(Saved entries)
-.-.-

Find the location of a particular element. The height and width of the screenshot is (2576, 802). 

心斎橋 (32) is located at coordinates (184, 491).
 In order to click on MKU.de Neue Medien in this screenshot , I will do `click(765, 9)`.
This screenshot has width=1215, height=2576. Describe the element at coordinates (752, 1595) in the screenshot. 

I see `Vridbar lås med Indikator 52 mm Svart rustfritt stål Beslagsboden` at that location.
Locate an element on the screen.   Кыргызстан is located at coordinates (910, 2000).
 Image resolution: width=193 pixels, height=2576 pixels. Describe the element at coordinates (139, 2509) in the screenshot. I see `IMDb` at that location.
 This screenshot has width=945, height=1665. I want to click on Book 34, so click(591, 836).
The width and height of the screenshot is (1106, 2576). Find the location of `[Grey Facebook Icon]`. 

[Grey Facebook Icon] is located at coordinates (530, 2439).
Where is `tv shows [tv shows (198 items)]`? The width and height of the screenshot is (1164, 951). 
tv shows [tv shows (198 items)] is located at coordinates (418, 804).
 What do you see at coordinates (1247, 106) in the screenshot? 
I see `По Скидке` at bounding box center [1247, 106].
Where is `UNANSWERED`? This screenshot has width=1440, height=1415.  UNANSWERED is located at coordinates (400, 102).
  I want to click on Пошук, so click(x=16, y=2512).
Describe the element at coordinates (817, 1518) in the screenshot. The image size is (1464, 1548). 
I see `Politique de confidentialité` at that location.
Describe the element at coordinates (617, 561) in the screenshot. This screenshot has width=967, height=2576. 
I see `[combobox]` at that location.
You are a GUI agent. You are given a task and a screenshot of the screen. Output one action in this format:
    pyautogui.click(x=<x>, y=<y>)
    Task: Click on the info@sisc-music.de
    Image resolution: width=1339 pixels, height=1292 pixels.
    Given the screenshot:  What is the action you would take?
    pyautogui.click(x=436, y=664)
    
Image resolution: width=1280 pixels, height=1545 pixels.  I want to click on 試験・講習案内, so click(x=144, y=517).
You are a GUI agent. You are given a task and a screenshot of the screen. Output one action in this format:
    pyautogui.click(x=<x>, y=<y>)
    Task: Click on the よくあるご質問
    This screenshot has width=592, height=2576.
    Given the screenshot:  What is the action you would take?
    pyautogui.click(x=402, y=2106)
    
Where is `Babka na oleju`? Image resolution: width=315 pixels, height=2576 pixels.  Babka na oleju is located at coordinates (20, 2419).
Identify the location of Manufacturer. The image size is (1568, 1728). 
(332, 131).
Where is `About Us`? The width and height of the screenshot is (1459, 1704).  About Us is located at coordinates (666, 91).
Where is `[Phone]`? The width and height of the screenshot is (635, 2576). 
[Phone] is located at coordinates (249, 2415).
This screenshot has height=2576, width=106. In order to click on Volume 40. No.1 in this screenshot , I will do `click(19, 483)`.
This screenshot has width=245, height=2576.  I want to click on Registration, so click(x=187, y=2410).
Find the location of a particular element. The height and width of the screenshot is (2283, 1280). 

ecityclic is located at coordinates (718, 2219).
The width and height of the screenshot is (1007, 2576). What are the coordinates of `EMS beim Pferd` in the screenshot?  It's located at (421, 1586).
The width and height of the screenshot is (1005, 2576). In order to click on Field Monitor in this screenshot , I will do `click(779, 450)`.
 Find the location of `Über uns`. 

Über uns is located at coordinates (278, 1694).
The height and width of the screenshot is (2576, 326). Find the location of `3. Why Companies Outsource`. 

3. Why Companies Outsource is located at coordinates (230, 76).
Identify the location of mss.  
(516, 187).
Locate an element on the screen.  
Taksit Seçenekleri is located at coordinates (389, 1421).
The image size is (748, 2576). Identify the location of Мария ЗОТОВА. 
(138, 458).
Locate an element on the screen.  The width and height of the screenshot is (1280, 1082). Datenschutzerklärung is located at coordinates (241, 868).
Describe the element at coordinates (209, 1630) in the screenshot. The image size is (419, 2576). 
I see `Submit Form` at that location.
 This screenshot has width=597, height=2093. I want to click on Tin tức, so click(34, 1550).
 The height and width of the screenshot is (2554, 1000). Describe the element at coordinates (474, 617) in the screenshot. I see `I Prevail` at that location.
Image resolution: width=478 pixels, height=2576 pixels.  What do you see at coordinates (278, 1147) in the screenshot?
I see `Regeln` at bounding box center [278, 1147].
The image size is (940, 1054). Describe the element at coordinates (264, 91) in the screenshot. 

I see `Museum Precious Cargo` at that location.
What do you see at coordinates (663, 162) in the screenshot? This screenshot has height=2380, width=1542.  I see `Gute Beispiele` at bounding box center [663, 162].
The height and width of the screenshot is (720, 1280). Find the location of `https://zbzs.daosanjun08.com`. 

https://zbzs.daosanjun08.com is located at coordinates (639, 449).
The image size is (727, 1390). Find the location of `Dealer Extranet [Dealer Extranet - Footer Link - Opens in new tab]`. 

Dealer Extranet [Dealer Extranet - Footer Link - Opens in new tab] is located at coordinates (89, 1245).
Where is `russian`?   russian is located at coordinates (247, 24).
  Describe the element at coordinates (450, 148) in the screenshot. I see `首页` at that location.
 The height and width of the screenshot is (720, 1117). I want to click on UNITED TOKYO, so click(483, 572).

-.-.-

Filter the records for lines holding the string "order". Copy each one.

**WORKED SOLUTION**
 In order to click on MKU.de Neue Medien in this screenshot , I will do `click(765, 9)`.
This screenshot has height=2576, width=106. In order to click on Volume 40. No.1 in this screenshot , I will do `click(19, 483)`.
The width and height of the screenshot is (1005, 2576). In order to click on Field Monitor in this screenshot , I will do `click(779, 450)`.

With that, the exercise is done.